/Option-Scraper-BlackScholes

Repo for scraping option data required for the Black Scholes model. Data is scraped from S&P500 companies

Primary LanguageJupyter Notebook

Option-Scraper-BlackScholes

Author: Juan Diego Herrera

The code in this repo allows for scraping option data required for the Black Scholes model. Data is scraped from S&P500 companies.

Beyond the standard python libraries, the code requires pandas, bs4 (Beautiful Soup), and requests to work properly

Background

This scraper was originally created for quite a fun project I worked on regarding the use of neural nets in option pricing. Make sure to check it out!

Getting access to option data can be quite expensive - especially when getting data in bulk. Datasets are often protected behind a paywall that can range from $10-100. Furthermore, for those having access to financial tools such as a Bloomberg terminal (I'm looking at you, students), there is often a data quota that should not be exceeded.

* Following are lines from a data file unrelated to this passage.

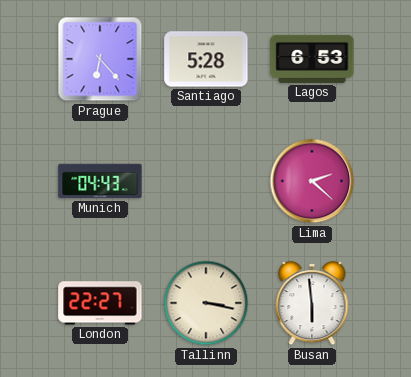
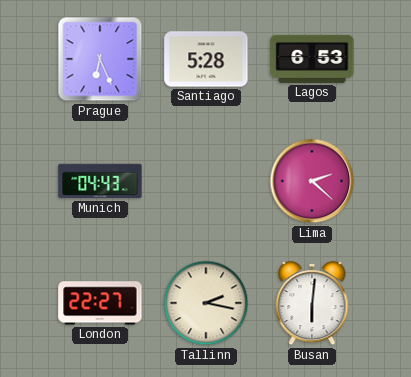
Prague: 6:23 -> 6:26
Tallinn: 3:17 -> 2:17
Busan: 5:59 -> 6:01
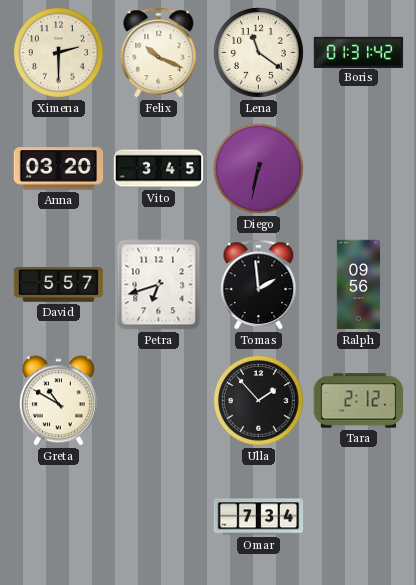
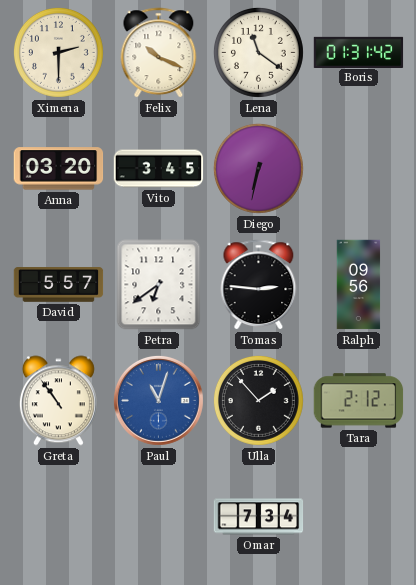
Petra: 6:42 -> 6:39
Tomas: 1:59 -> 2:46
Greta: 10:50 -> 10:54
Paul: none -> 11:03
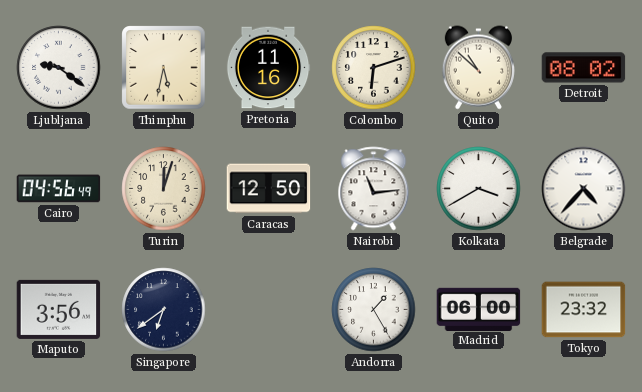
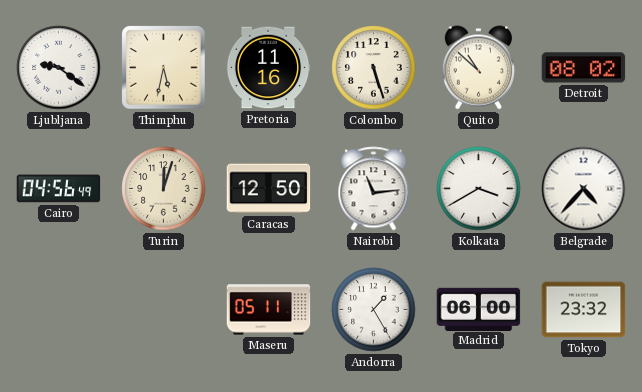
Colombo: 6:12 -> 5:27
Maputo: 3:56 -> none
Singapore: 6:39 -> none
Maseru: none -> 05:11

That's why I made this scraper.

Output

This program will scrape the following information about all current call contracts for batches of companies in the S&P500. The program will write into a csv called "SNP.csv":

  • Option price
  • Option strike price
  • Option time to maturity (in years)
  • Underlying stock price
  • Underlying stock dividend yield
  • Underlying stock implied volatility (this is the best proxy for a stock's volatility)

Multiple runs will be stacked on top of each other

Almost all data is scraped from Yahoo Finance, with the exception of implied volatility, which is scraped from AlphaQuery

Usage

This scraper is free to use! Just make sure to check out this project and star this repo if you find the code useful!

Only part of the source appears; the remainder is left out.